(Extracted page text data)
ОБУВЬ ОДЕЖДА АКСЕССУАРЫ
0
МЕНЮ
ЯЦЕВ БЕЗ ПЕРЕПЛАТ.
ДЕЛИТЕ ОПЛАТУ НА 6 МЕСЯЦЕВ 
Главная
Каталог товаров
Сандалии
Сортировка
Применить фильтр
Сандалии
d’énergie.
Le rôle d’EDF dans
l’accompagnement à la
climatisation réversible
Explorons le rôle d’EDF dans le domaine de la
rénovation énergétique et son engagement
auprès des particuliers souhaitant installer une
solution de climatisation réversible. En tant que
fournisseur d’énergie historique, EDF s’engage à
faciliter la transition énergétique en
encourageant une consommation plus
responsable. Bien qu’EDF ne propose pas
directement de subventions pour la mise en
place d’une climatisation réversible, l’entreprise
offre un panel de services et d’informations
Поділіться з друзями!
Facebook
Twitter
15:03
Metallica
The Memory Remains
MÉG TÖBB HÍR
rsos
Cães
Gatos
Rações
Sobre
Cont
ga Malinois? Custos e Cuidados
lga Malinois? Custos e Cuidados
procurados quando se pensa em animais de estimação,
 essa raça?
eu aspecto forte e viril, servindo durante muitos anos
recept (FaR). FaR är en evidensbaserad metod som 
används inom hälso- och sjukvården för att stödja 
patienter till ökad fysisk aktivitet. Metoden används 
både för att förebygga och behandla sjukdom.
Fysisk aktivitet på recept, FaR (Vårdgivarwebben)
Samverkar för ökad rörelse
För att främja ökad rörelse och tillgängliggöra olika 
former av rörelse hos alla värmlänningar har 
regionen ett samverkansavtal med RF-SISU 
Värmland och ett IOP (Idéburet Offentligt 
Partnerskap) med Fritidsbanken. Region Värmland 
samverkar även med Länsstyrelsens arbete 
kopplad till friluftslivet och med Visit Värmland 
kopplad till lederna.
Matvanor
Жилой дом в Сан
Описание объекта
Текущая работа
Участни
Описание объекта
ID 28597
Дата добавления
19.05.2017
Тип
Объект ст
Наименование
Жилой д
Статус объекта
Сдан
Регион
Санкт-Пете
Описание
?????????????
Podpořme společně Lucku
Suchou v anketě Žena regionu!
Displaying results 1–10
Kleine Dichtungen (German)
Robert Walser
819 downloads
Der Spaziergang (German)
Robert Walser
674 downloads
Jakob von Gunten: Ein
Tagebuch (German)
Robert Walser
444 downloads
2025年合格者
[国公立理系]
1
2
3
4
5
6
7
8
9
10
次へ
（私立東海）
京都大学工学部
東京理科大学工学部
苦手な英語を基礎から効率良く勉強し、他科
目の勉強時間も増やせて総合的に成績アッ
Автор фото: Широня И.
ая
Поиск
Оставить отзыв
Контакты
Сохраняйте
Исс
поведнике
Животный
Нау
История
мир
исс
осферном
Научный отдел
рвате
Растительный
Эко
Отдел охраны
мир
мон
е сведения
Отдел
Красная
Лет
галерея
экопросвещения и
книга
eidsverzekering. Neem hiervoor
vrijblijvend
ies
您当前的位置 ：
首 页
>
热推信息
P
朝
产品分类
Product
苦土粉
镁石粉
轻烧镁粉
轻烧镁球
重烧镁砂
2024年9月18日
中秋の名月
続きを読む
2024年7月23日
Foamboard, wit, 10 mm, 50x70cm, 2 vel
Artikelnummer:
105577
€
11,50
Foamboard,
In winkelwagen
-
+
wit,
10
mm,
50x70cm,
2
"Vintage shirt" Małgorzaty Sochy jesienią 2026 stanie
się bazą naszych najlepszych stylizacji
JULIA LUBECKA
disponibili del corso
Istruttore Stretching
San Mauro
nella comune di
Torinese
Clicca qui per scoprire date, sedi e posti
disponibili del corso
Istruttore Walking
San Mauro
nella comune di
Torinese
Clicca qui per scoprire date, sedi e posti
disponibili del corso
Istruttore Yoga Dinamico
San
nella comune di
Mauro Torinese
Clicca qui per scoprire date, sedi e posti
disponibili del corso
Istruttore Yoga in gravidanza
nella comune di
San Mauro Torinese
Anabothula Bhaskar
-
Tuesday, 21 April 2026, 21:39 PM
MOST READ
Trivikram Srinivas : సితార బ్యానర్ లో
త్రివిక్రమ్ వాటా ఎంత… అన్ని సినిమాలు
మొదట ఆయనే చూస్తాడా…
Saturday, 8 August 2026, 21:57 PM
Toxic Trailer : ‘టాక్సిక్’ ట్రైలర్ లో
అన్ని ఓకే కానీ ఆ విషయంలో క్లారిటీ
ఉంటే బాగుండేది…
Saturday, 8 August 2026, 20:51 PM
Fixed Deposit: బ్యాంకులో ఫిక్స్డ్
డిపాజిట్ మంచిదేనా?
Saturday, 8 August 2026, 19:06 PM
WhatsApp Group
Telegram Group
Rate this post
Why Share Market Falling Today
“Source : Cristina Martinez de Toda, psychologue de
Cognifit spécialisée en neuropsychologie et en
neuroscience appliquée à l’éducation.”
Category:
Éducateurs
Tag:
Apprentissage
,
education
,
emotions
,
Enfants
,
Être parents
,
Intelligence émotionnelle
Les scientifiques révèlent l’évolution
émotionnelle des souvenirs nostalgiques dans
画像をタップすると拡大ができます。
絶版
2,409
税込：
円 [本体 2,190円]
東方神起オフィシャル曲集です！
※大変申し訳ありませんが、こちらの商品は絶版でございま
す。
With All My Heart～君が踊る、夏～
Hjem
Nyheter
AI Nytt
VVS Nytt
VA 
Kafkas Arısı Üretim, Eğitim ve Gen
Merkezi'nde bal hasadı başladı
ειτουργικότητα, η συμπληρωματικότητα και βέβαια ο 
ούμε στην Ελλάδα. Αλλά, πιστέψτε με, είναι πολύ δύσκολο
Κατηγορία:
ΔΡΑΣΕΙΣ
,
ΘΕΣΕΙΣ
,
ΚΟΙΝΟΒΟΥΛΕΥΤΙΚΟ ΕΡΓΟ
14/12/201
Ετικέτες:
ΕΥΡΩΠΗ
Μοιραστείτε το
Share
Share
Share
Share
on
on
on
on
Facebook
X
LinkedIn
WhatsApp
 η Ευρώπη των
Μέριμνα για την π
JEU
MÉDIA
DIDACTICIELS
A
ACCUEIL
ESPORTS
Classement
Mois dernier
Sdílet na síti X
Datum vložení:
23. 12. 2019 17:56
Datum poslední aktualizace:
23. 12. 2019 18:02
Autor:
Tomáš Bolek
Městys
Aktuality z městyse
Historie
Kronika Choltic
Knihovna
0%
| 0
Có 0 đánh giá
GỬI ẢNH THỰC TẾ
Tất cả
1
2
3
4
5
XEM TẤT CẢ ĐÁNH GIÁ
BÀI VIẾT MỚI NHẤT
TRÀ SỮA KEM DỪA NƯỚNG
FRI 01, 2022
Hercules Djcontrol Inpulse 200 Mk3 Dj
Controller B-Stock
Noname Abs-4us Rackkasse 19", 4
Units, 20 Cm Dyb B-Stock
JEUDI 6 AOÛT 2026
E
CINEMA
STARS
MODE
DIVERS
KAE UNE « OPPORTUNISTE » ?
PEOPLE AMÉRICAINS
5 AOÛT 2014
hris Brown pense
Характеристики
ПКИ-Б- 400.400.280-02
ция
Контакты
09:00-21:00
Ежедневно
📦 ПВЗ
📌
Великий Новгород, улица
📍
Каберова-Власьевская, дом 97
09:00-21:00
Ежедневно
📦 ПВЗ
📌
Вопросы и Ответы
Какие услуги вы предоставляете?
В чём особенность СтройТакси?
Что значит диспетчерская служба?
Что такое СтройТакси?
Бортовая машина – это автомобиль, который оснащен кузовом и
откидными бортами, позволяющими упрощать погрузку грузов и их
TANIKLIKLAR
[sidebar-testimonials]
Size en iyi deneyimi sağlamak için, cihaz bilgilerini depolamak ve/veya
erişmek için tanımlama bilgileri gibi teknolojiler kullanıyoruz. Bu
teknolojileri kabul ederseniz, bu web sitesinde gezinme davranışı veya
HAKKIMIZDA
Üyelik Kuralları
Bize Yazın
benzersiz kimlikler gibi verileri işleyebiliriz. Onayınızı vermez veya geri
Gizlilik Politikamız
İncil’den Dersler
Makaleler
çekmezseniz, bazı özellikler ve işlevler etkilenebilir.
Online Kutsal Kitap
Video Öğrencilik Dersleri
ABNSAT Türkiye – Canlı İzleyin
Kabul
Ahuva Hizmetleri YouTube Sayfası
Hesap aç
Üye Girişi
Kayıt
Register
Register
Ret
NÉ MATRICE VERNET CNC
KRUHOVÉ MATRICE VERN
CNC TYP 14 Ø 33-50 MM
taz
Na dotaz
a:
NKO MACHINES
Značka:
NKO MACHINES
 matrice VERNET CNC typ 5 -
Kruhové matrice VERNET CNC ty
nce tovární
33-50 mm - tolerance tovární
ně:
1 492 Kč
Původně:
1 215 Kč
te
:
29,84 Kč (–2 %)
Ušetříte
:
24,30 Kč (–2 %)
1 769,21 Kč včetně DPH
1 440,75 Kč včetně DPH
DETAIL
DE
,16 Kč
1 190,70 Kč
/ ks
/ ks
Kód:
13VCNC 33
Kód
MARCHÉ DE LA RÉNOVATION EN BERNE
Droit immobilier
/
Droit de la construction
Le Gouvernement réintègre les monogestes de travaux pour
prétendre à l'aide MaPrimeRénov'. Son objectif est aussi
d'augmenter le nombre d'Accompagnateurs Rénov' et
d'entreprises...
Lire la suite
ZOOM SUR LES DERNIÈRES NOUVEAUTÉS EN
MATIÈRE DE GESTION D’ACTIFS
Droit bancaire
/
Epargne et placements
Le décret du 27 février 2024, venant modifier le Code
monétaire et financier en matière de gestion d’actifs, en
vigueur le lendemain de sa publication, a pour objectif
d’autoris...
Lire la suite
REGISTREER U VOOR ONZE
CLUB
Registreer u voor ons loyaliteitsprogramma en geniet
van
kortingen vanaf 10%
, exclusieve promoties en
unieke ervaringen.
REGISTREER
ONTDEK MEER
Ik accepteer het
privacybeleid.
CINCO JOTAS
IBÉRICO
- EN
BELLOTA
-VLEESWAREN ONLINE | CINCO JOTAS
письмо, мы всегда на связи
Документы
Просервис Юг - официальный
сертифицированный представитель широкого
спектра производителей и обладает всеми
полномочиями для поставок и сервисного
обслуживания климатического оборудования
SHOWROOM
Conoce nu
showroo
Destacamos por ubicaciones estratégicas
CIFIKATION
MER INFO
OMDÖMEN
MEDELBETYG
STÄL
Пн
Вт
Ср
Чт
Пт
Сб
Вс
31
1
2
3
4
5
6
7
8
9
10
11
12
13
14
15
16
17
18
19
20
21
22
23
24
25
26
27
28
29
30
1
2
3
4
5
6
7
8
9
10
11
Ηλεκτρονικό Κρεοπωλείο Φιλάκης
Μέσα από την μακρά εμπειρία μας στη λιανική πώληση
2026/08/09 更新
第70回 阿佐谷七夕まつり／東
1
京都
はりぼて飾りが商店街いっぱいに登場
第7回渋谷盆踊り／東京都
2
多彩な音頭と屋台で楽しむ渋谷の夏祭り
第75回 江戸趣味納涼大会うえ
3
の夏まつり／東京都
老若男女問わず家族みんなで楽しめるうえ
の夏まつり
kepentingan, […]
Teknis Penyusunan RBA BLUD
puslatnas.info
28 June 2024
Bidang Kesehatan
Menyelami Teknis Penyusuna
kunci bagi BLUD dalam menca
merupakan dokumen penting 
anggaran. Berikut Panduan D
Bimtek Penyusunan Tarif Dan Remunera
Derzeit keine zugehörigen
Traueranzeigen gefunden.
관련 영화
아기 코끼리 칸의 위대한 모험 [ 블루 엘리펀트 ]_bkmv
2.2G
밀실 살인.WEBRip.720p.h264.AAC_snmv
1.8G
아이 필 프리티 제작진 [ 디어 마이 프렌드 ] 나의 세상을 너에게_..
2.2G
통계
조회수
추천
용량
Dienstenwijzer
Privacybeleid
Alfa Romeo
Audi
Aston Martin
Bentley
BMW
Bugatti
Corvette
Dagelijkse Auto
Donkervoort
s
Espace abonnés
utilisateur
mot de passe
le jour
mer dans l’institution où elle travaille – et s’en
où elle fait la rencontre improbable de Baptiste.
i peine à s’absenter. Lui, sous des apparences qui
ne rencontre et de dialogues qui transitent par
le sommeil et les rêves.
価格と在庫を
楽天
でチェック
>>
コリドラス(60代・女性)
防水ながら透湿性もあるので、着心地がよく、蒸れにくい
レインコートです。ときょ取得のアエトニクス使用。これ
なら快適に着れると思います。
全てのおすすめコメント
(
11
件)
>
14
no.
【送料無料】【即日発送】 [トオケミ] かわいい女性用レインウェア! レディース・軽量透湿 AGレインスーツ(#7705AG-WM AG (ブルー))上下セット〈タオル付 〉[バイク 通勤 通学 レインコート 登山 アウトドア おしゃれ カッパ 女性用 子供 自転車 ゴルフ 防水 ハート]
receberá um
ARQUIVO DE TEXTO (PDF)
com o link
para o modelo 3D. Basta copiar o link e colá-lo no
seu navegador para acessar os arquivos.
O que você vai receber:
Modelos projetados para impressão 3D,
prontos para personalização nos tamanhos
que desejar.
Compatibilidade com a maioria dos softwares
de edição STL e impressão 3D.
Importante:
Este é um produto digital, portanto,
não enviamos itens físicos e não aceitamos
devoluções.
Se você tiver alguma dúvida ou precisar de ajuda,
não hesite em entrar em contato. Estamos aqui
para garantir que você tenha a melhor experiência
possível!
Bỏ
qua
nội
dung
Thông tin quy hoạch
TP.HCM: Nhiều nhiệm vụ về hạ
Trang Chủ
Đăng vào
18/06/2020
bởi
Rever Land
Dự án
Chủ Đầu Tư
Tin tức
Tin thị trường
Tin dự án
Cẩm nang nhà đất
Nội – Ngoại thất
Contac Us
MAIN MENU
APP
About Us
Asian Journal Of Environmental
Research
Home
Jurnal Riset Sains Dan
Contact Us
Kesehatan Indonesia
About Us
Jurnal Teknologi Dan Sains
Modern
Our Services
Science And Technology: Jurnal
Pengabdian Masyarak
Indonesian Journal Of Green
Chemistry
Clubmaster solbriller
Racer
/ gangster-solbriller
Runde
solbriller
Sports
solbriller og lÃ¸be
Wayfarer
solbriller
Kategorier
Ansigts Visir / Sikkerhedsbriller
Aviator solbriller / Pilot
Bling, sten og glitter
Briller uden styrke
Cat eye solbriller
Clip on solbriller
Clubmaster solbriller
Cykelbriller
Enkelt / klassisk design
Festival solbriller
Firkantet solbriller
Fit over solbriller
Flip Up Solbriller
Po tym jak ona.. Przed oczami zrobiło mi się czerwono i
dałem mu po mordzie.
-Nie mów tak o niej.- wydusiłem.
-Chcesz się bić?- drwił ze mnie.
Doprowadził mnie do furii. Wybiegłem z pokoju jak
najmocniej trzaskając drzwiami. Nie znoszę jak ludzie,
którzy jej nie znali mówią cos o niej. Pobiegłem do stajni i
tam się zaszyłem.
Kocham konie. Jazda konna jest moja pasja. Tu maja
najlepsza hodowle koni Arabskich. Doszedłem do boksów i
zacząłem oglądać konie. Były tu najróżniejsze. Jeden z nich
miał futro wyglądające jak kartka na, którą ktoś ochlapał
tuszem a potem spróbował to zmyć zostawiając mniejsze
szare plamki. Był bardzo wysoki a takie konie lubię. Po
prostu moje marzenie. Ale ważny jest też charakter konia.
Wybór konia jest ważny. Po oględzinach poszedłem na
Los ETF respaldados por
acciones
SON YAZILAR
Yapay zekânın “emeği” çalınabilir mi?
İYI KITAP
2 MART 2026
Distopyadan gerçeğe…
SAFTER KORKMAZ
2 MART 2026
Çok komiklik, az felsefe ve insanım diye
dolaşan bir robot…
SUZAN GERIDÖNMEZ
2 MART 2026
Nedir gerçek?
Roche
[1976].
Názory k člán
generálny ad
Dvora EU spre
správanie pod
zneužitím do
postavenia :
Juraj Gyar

_EXERCISE_.
Your answer should be exactly the lines of the data above, from the first through the line containing "directement de subventions pour la mise en".

_RESPONSE FOR THIS EXERCISE_.
ОБУВЬ ОДЕЖДА АКСЕССУАРЫ
0
МЕНЮ
ЯЦЕВ БЕЗ ПЕРЕПЛАТ.
ДЕЛИТЕ ОПЛАТУ НА 6 МЕСЯЦЕВ 
Главная
Каталог товаров
Сандалии
Сортировка
Применить фильтр
Сандалии
d’énergie.
Le rôle d’EDF dans
l’accompagnement à la
climatisation réversible
Explorons le rôle d’EDF dans le domaine de la
rénovation énergétique et son engagement
auprès des particuliers souhaitant installer une
solution de climatisation réversible. En tant que
fournisseur d’énergie historique, EDF s’engage à
faciliter la transition énergétique en
encourageant une consommation plus
responsable. Bien qu’EDF ne propose pas
directement de subventions pour la mise en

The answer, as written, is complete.